What the exercise asks
Retype each line below precisely and omit all images.

Data for this exercise
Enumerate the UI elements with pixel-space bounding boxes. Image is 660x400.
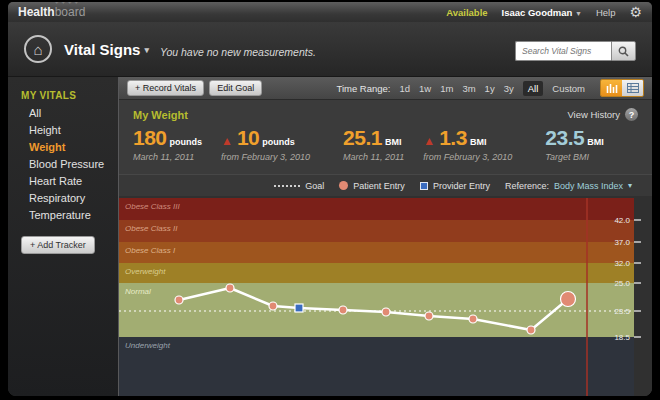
app-logo: Healthboard++++ (18, 5, 85, 19)
stat-unit: BMI (470, 137, 487, 147)
stat-march-11-2011: 25.1BMIMarch 11, 2011 (343, 126, 404, 162)
add-tracker-button[interactable]: + Add Tracker (21, 236, 95, 254)
home-icon: ⌂ (33, 42, 42, 57)
stat-value: 25.1 (343, 126, 382, 150)
sidebar: MY VITALS AllHeightWeightBlood PressureH… (8, 77, 118, 396)
time-range-3m[interactable]: 3m (462, 83, 475, 94)
view-toggle (600, 79, 644, 97)
bmi-chart-svg: Obese Class IIIObese Class IIObese Class… (119, 196, 652, 396)
chevron-down-icon: ▼ (575, 10, 582, 17)
sidebar-item-blood-pressure[interactable]: Blood Pressure (8, 156, 118, 173)
time-range-custom[interactable]: Custom (552, 83, 585, 94)
sidebar-item-heart-rate[interactable]: Heart Rate (8, 173, 118, 190)
sidebar-item-height[interactable]: Height (8, 122, 118, 139)
axis-tick-label: 42.0 (614, 216, 630, 225)
search-icon (618, 46, 629, 57)
patient-entry-point[interactable] (527, 326, 535, 334)
patient-entry-point[interactable] (226, 284, 234, 292)
patient-entry-point[interactable] (469, 315, 477, 323)
help-link[interactable]: Help (596, 7, 616, 18)
goal-line-swatch-icon (274, 185, 300, 187)
stat-value: 180 (133, 126, 167, 150)
stat-from-february-3-2010: ▲10poundsfrom February 3, 2010 (221, 126, 310, 162)
chart-view-icon (606, 83, 618, 93)
legend-provider-entry: Provider Entry (420, 181, 490, 191)
stat-unit: pounds (262, 137, 295, 147)
time-range-1w[interactable]: 1w (419, 83, 431, 94)
patient-entry-swatch-icon (339, 181, 348, 190)
patient-entry-point[interactable] (425, 312, 433, 320)
delta-up-icon: ▲ (221, 134, 233, 148)
axis-tick-label: 25.0 (614, 279, 630, 288)
list-view-button[interactable] (622, 80, 643, 96)
stat-caption: from February 3, 2010 (423, 152, 512, 162)
search-input[interactable] (515, 41, 611, 61)
stat-value: 1.3 (439, 126, 467, 150)
sidebar-item-respiratory[interactable]: Respiratory (8, 190, 118, 207)
reference-selector[interactable]: Reference: Body Mass Index ▾ (505, 181, 632, 191)
page-header: ⌂ Vital Signs ▾ You have no new measurem… (8, 22, 652, 77)
stat-value: 23.5 (545, 126, 584, 150)
patient-entry-point[interactable] (175, 296, 183, 304)
logo-marks-icon: ++++ (55, 2, 81, 5)
provider-entry-point[interactable] (295, 304, 303, 312)
stat-target-bmi: 23.5BMITarget BMI (545, 126, 603, 162)
sidebar-item-all[interactable]: All (8, 105, 118, 122)
main-panel: + Record Vitals Edit Goal Time Range: 1d… (118, 77, 652, 396)
search-button[interactable] (611, 41, 636, 61)
band-label: Obese Class II (125, 224, 178, 233)
panel-title: My Weight (133, 109, 188, 121)
time-range-3y[interactable]: 3y (504, 83, 514, 94)
time-range-selector: Time Range: 1d1w1m3m1y3yAllCustom (336, 79, 644, 97)
stat-caption: March 11, 2011 (133, 152, 202, 162)
time-range-all[interactable]: All (523, 81, 544, 96)
stat-caption: Target BMI (545, 152, 603, 162)
time-range-label: Time Range: (336, 83, 390, 94)
logo-light: board (55, 5, 86, 19)
stat-caption: from February 3, 2010 (221, 152, 310, 162)
latest-patient-entry-point[interactable] (561, 292, 576, 307)
chart-view-button[interactable] (601, 80, 622, 96)
time-range-1y[interactable]: 1y (485, 83, 495, 94)
title-caret-icon: ▾ (145, 45, 150, 55)
view-history-link[interactable]: View History ? (567, 108, 638, 121)
page-title[interactable]: Vital Signs ▾ (64, 41, 149, 58)
status-available: Available (446, 7, 487, 18)
axis-tick-label: 23.5 (614, 307, 630, 316)
provider-entry-swatch-icon (420, 182, 428, 190)
help-badge-icon[interactable]: ? (625, 108, 638, 121)
gear-icon[interactable]: ⚙ (629, 5, 642, 19)
chart-legend: Goal Patient Entry Provider Entry Refere… (119, 174, 652, 196)
record-vitals-button[interactable]: + Record Vitals (127, 80, 204, 96)
edit-goal-button[interactable]: Edit Goal (209, 80, 262, 96)
band-obese-class-i (119, 242, 634, 263)
axis-tick-label: 32.0 (614, 259, 630, 268)
patient-entry-point[interactable] (269, 302, 277, 310)
time-range-1d[interactable]: 1d (399, 83, 410, 94)
sidebar-item-weight[interactable]: Weight (8, 139, 118, 156)
user-menu[interactable]: Isaac Goodman ▼ (502, 7, 582, 18)
list-view-icon (627, 83, 639, 93)
legend-goal: Goal (274, 181, 324, 191)
band-obese-class-iii (119, 198, 634, 220)
sidebar-item-temperature[interactable]: Temperature (8, 207, 118, 224)
band-label: Normal (125, 287, 151, 296)
reference-caret-icon: ▾ (628, 181, 632, 190)
axis-tick-label: 18.5 (614, 333, 630, 342)
axis-tick-label: 37.0 (614, 238, 630, 247)
delta-up-icon: ▲ (423, 134, 435, 148)
weight-summary-panel: My Weight View History ? 180poundsMarch … (119, 100, 652, 174)
stat-caption: March 11, 2011 (343, 152, 404, 162)
reference-value[interactable]: Body Mass Index (554, 181, 623, 191)
bmi-chart[interactable]: Obese Class IIIObese Class IIObese Class… (119, 196, 652, 396)
app-window: Healthboard++++ Available Isaac Goodman … (8, 2, 652, 396)
band-label: Obese Class I (125, 246, 176, 255)
patient-entry-point[interactable] (339, 306, 347, 314)
stat-from-february-3-2010: ▲1.3BMIfrom February 3, 2010 (423, 126, 512, 162)
stat-march-11-2011: 180poundsMarch 11, 2011 (133, 126, 202, 162)
patient-entry-point[interactable] (382, 308, 390, 316)
band-overweight (119, 263, 634, 283)
band-underweight (119, 337, 634, 396)
home-button[interactable]: ⌂ (24, 35, 52, 63)
time-range-1m[interactable]: 1m (440, 83, 453, 94)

Task solution
Enumerate the UI elements with pixel-space bounding boxes. Image is 660x400.
app-logo: Healthboard++++ (18, 5, 85, 19)
stat-unit: BMI (470, 137, 487, 147)
stat-march-11-2011: 25.1BMIMarch 11, 2011 (343, 126, 404, 162)
add-tracker-button[interactable]: + Add Tracker (21, 236, 95, 254)
home-icon: ⌂ (33, 42, 42, 57)
stat-value: 25.1 (343, 126, 382, 150)
sidebar: MY VITALS AllHeightWeightBlood PressureH… (8, 77, 118, 396)
time-range-3m[interactable]: 3m (462, 83, 475, 94)
view-toggle (600, 79, 644, 97)
bmi-chart-svg: Obese Class IIIObese Class IIObese Class… (119, 196, 652, 396)
chevron-down-icon: ▼ (575, 10, 582, 17)
sidebar-item-blood-pressure[interactable]: Blood Pressure (8, 156, 118, 173)
time-range-custom[interactable]: Custom (552, 83, 585, 94)
sidebar-item-heart-rate[interactable]: Heart Rate (8, 173, 118, 190)
sidebar-item-height[interactable]: Height (8, 122, 118, 139)
axis-tick-label: 42.0 (614, 216, 630, 225)
search-icon (618, 46, 629, 57)
patient-entry-point[interactable] (527, 326, 535, 334)
patient-entry-point[interactable] (226, 284, 234, 292)
patient-entry-point[interactable] (469, 315, 477, 323)
help-link[interactable]: Help (596, 7, 616, 18)
goal-line-swatch-icon (274, 185, 300, 187)
stat-value: 180 (133, 126, 167, 150)
stat-from-february-3-2010: ▲10poundsfrom February 3, 2010 (221, 126, 310, 162)
chart-view-icon (606, 83, 618, 93)
legend-provider-entry: Provider Entry (420, 181, 490, 191)
stat-unit: pounds (262, 137, 295, 147)
time-range-1w[interactable]: 1w (419, 83, 431, 94)
patient-entry-swatch-icon (339, 181, 348, 190)
patient-entry-point[interactable] (425, 312, 433, 320)
delta-up-icon: ▲ (221, 134, 233, 148)
axis-tick-label: 25.0 (614, 279, 630, 288)
list-view-button[interactable] (622, 80, 643, 96)
stat-caption: from February 3, 2010 (423, 152, 512, 162)
search-input[interactable] (515, 41, 611, 61)
stat-value: 1.3 (439, 126, 467, 150)
sidebar-item-respiratory[interactable]: Respiratory (8, 190, 118, 207)
reference-selector[interactable]: Reference: Body Mass Index ▾ (505, 181, 632, 191)
page-header: ⌂ Vital Signs ▾ You have no new measurem… (8, 22, 652, 77)
stat-value: 23.5 (545, 126, 584, 150)
patient-entry-point[interactable] (175, 296, 183, 304)
logo-marks-icon: ++++ (55, 2, 81, 5)
provider-entry-point[interactable] (295, 304, 303, 312)
stat-target-bmi: 23.5BMITarget BMI (545, 126, 603, 162)
sidebar-item-all[interactable]: All (8, 105, 118, 122)
main-panel: + Record Vitals Edit Goal Time Range: 1d… (118, 77, 652, 396)
search-button[interactable] (611, 41, 636, 61)
band-label: Obese Class II (125, 224, 178, 233)
panel-title: My Weight (133, 109, 188, 121)
time-range-3y[interactable]: 3y (504, 83, 514, 94)
time-range-selector: Time Range: 1d1w1m3m1y3yAllCustom (336, 79, 644, 97)
stat-caption: March 11, 2011 (133, 152, 202, 162)
time-range-all[interactable]: All (523, 81, 544, 96)
stat-caption: Target BMI (545, 152, 603, 162)
time-range-label: Time Range: (336, 83, 390, 94)
logo-light: board (55, 5, 86, 19)
stat-caption: from February 3, 2010 (221, 152, 310, 162)
latest-patient-entry-point[interactable] (561, 292, 576, 307)
chart-view-button[interactable] (601, 80, 622, 96)
time-range-1y[interactable]: 1y (485, 83, 495, 94)
title-caret-icon: ▾ (145, 45, 150, 55)
view-history-link[interactable]: View History ? (567, 108, 638, 121)
page-title[interactable]: Vital Signs ▾ (64, 41, 149, 58)
status-available: Available (446, 7, 487, 18)
axis-tick-label: 23.5 (614, 307, 630, 316)
provider-entry-swatch-icon (420, 182, 428, 190)
help-badge-icon[interactable]: ? (625, 108, 638, 121)
gear-icon[interactable]: ⚙ (629, 5, 642, 19)
chart-legend: Goal Patient Entry Provider Entry Refere… (119, 174, 652, 196)
record-vitals-button[interactable]: + Record Vitals (127, 80, 204, 96)
edit-goal-button[interactable]: Edit Goal (209, 80, 262, 96)
band-obese-class-i (119, 242, 634, 263)
axis-tick-label: 32.0 (614, 259, 630, 268)
patient-entry-point[interactable] (269, 302, 277, 310)
time-range-1d[interactable]: 1d (399, 83, 410, 94)
sidebar-item-weight[interactable]: Weight (8, 139, 118, 156)
user-menu[interactable]: Isaac Goodman ▼ (502, 7, 582, 18)
list-view-icon (627, 83, 639, 93)
legend-goal: Goal (274, 181, 324, 191)
band-obese-class-iii (119, 198, 634, 220)
sidebar-item-temperature[interactable]: Temperature (8, 207, 118, 224)
band-label: Normal (125, 287, 151, 296)
reference-caret-icon: ▾ (628, 181, 632, 190)
axis-tick-label: 18.5 (614, 333, 630, 342)
axis-tick-label: 37.0 (614, 238, 630, 247)
delta-up-icon: ▲ (423, 134, 435, 148)
weight-summary-panel: My Weight View History ? 180poundsMarch … (119, 100, 652, 174)
stat-caption: March 11, 2011 (343, 152, 404, 162)
reference-value[interactable]: Body Mass Index (554, 181, 623, 191)
bmi-chart[interactable]: Obese Class IIIObese Class IIObese Class… (119, 196, 652, 396)
app-window: Healthboard++++ Available Isaac Goodman … (8, 2, 652, 396)
band-label: Obese Class I (125, 246, 176, 255)
patient-entry-point[interactable] (339, 306, 347, 314)
stat-from-february-3-2010: ▲1.3BMIfrom February 3, 2010 (423, 126, 512, 162)
stat-march-11-2011: 180poundsMarch 11, 2011 (133, 126, 202, 162)
patient-entry-point[interactable] (382, 308, 390, 316)
band-overweight (119, 263, 634, 283)
band-underweight (119, 337, 634, 396)
home-button[interactable]: ⌂ (24, 35, 52, 63)
time-range-1m[interactable]: 1m (440, 83, 453, 94)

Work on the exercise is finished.